Le commandant allait remercier Olivier lorsque madame Barbançon ouvrit la porte, et demanda si M. Gerald pouvait entrer.

— Je crois pardieu bien qu’il peut entrer ! — s’écria gaîment le vieux marin pendant qu’Olivier allait au devant de son ami.

Tous deux rentrèrent bientôt.

— Enfin ! Dieu soit loué, monsieur Gerald, — dit le vétéran au jeune duc, en lui montrant Olivier, son maître maçon nous l’a rendu !

— Oui, mon commandant, et ce n’est pas sans peine, — reprit Gerald, — ce diable d’Olivier ne devait s’absenter que pendant une quinzaine… et il nous manque pendant deux mois !

— C’était un chaos sans fin que le relevé des travaux de ce brave homme, — reprit Olivier ; — puis le régisseur du château… trouvant mon écriture belle, mes chiffres bien alignés, m’a proposé quelques travaux de comptabilité… et, ma foi… j’ai accepté… Mais maintenant… j’y pense, — ajouta Olivier, en paraissant se rappeler un souvenir, — sais-tu, Gerald, à qui appartient ce magnifique château où je suis resté pendant deux mois ?

— Non… à qui ?

— Parbleu ! à la marquise de Carabas !

— Quelle marquise de Carabas ?

— Cette héritière si riche, dont tu nous as parlé avant ton départ ; te souviens-tu ?

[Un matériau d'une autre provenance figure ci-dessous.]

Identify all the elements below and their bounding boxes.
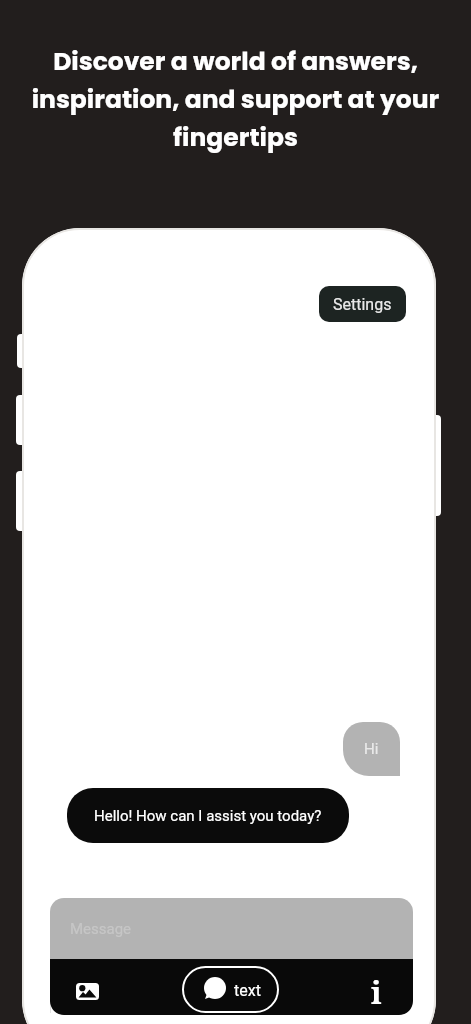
staticText: Message xyxy=(70,920,132,938)
staticText: Hello! How can I assist you today? xyxy=(94,807,322,825)
staticText: Settings xyxy=(333,295,392,314)
staticText: i xyxy=(371,972,382,1013)
staticText: Discover a world of answers, inspiration… xyxy=(0,44,471,155)
staticText: text xyxy=(234,981,261,1000)
staticText: Hi xyxy=(364,740,379,758)
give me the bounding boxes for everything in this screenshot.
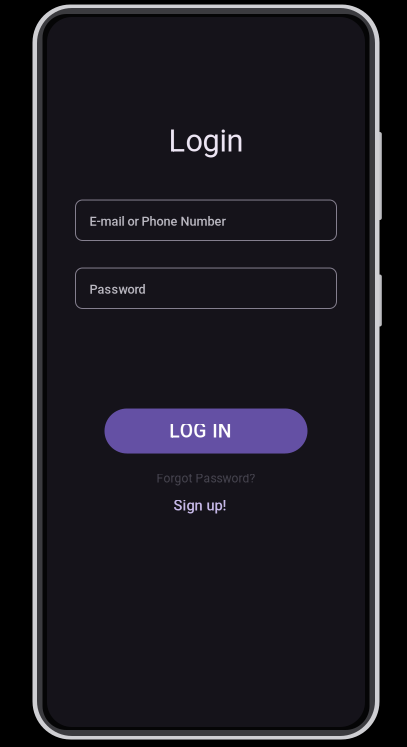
button[interactable]: E-mail or Phone Number [76,200,336,240]
staticText: Login [168,123,244,159]
button[interactable]: Sign up! [180,496,232,514]
staticText: E-mail or Phone Number [90,214,226,229]
staticText: Password [90,282,146,297]
staticText: Sign up! [174,497,226,514]
staticText: Forgot Password? [156,472,256,486]
button[interactable]: Password [76,268,336,308]
button[interactable]: LOG IN [104,408,308,454]
staticText: LOG IN [169,420,232,442]
button[interactable]: Forgot Password? [156,470,256,486]
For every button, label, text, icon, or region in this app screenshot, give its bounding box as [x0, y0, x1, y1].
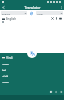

— Mademoiselle de Beaumesnil !… — s’écria Gerald stupéfait.

— Justement… cette superbe terre lui appartient, et elle rapporte cent vingt mille livres de rentes… Il paraît que cette petite millionnaire a des propriétés pareilles par douzaines…

— Excusez du peu ! dit le vétéran, — j’en reviens toujours là : que diable peut-on faire de tant d’argent ?

— Ah ! pardieu… — reprit Gerald, — le rapprochement est étrange, je n’en reviens pas !

— Qu’y a-t-il donc de si étrange à cela, Gerald ?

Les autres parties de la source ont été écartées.